(Dataset entries)

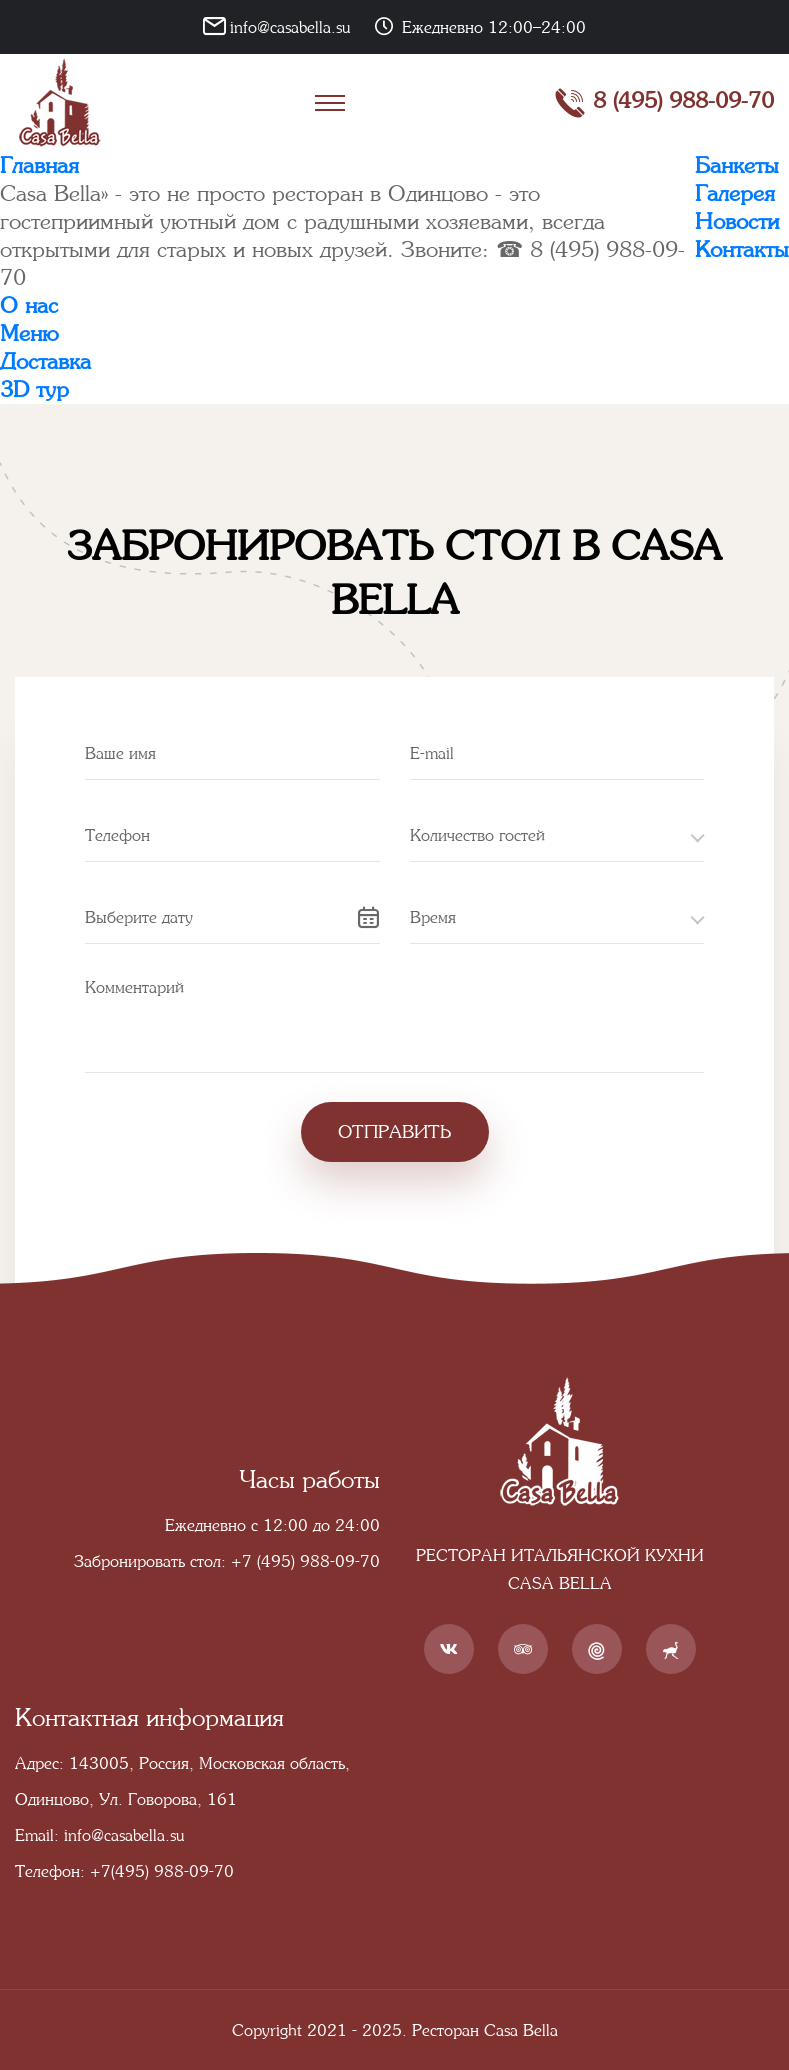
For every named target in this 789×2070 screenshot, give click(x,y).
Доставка (45, 361)
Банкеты (737, 165)
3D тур (34, 389)
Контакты (742, 249)
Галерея (735, 193)
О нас (29, 305)
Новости (737, 221)
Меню (29, 333)
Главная (39, 165)
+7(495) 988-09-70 (162, 1871)
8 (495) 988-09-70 (664, 103)
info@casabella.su (290, 27)
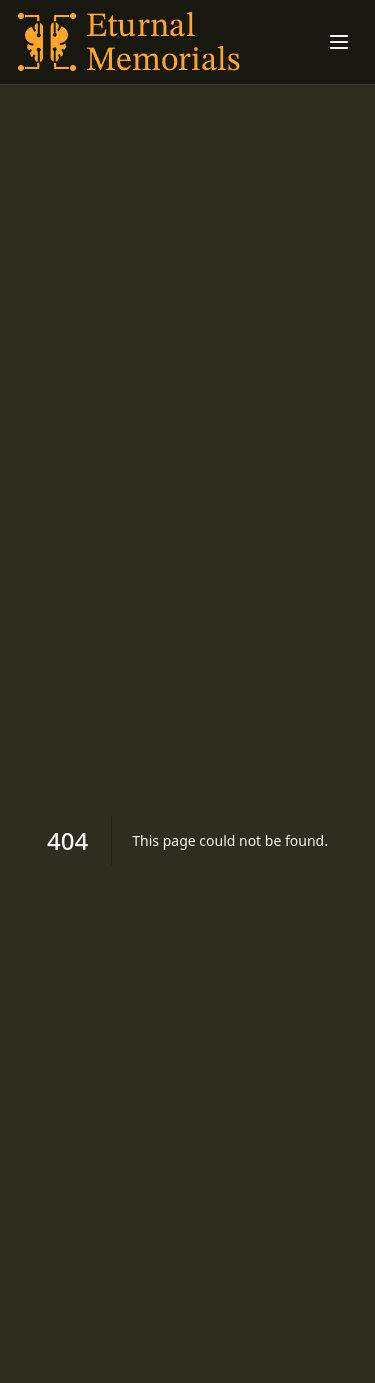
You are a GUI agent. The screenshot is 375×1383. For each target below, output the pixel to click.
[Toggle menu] (339, 42)
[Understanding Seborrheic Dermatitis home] (130, 42)
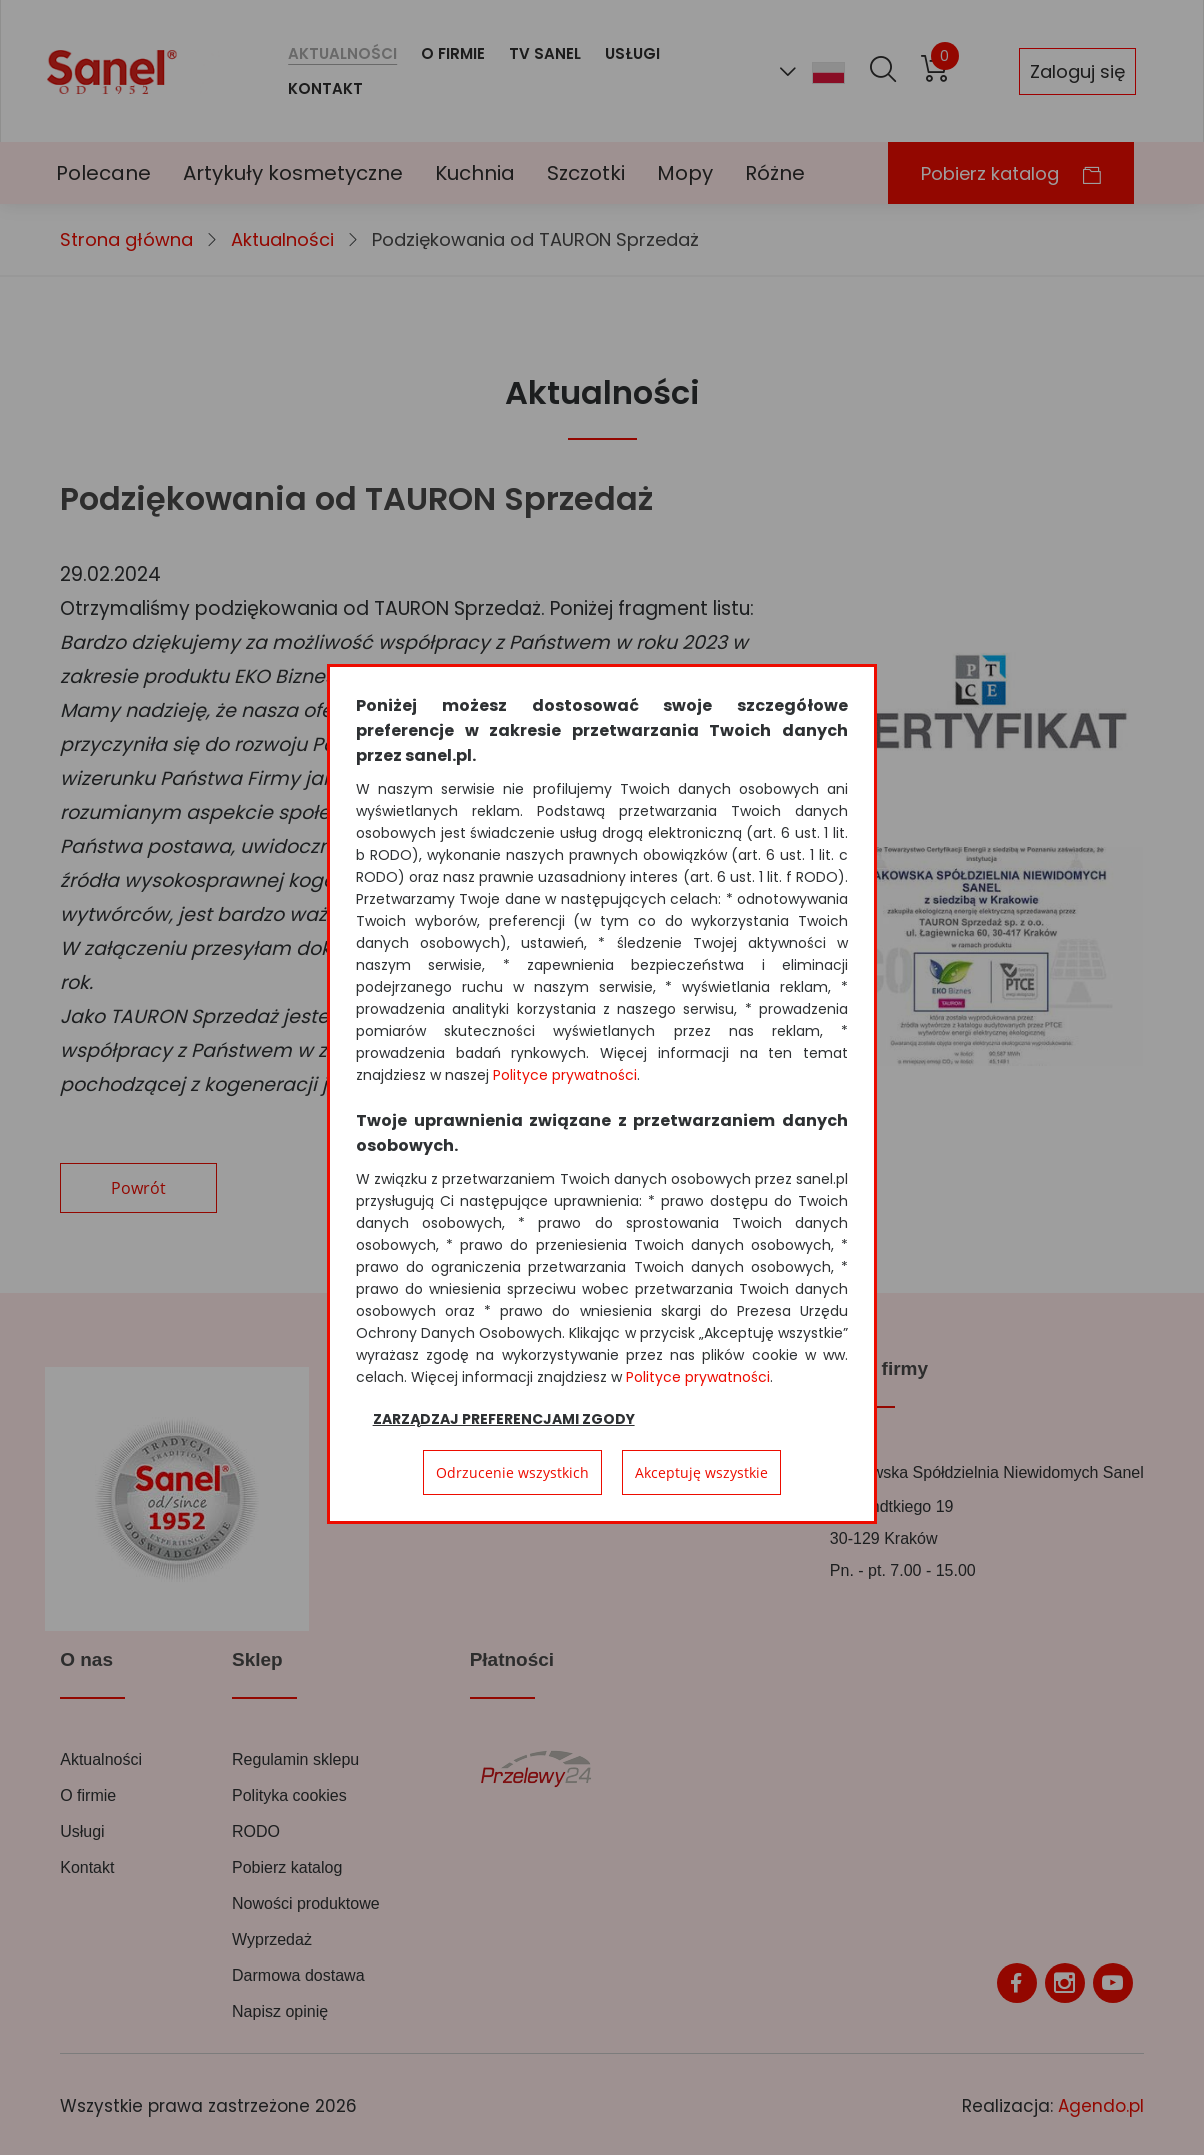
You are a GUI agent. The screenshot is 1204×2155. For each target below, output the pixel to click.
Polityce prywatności (565, 1075)
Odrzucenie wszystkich (512, 1472)
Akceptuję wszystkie (701, 1472)
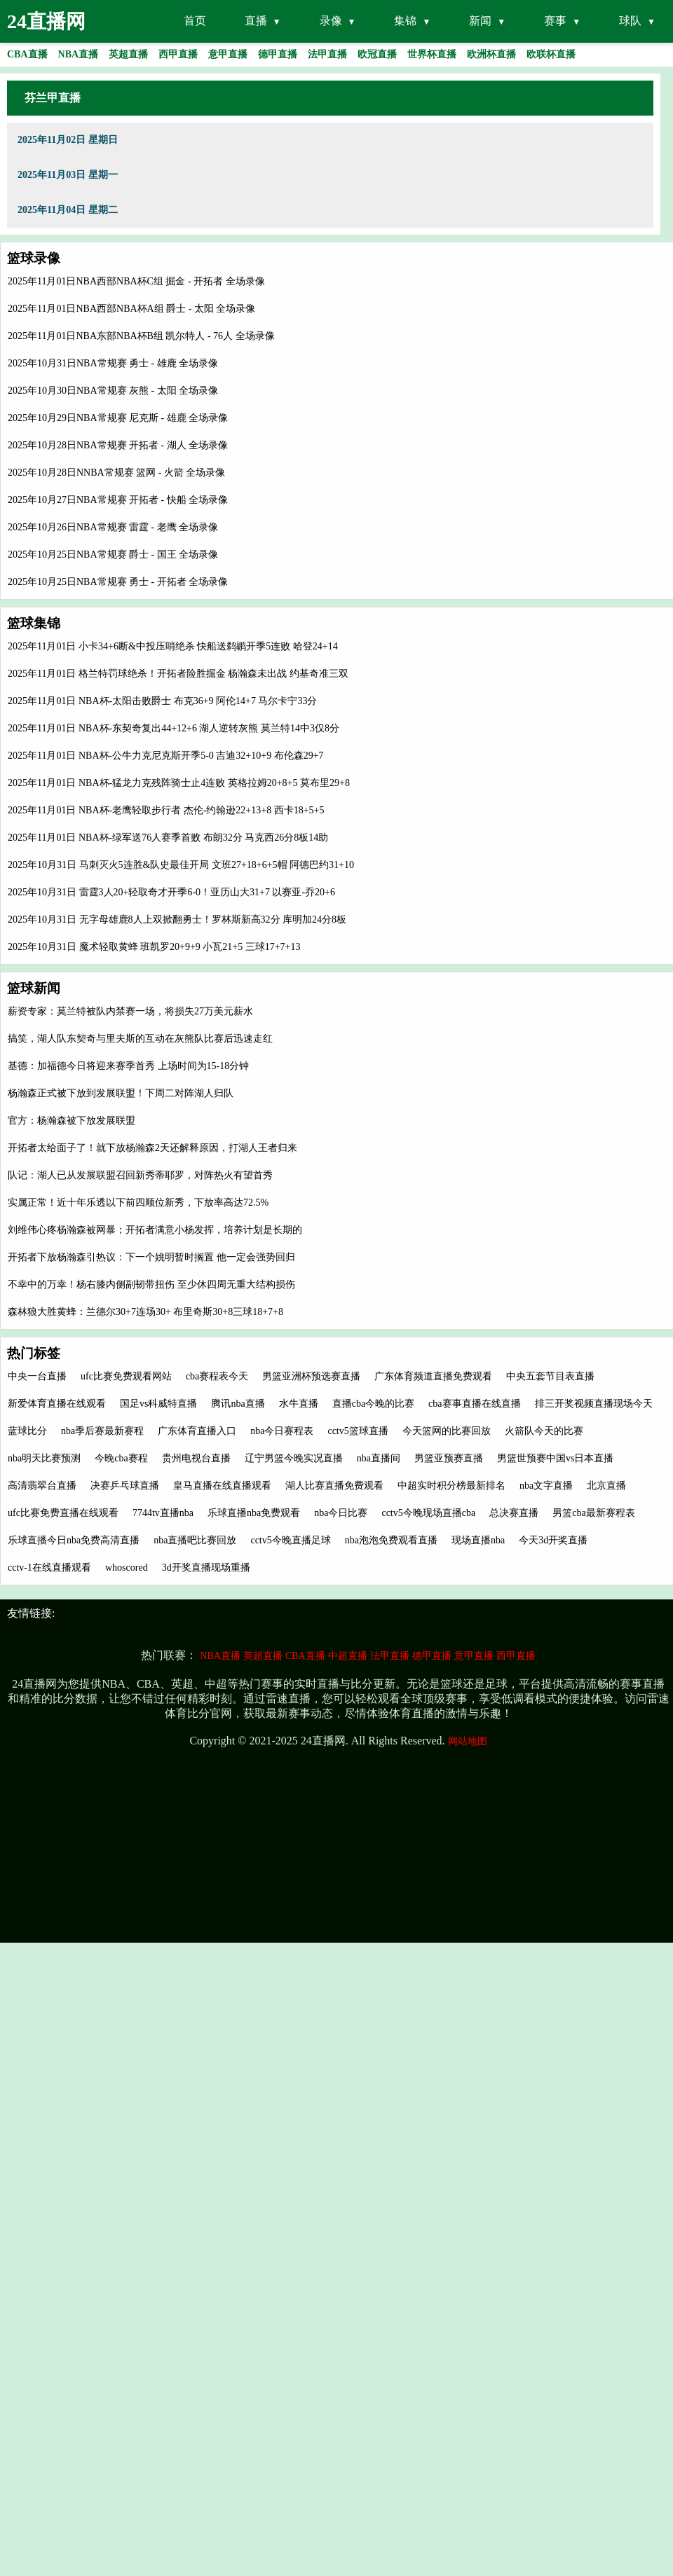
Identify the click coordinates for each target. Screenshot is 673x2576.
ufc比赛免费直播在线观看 (63, 1513)
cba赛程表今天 (217, 1376)
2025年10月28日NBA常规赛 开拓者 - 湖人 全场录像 (118, 445)
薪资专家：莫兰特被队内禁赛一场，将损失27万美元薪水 (130, 1011)
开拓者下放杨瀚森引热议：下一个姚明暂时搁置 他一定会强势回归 (151, 1257)
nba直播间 (378, 1458)
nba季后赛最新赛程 (102, 1431)
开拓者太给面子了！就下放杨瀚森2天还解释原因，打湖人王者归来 (152, 1148)
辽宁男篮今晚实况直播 (294, 1458)
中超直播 (347, 1656)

● **EXERCISE GOAL**: If a line of the records includes the string "below", copy it out.

● **OUTPUT OF THE TASK**:
You are a GUI agent. The screenshot is 375×1383. For each target below, output the pixel to click.
You are a GUI agent. The screenshot is 1204×2155. For each target below, output the pixel to click.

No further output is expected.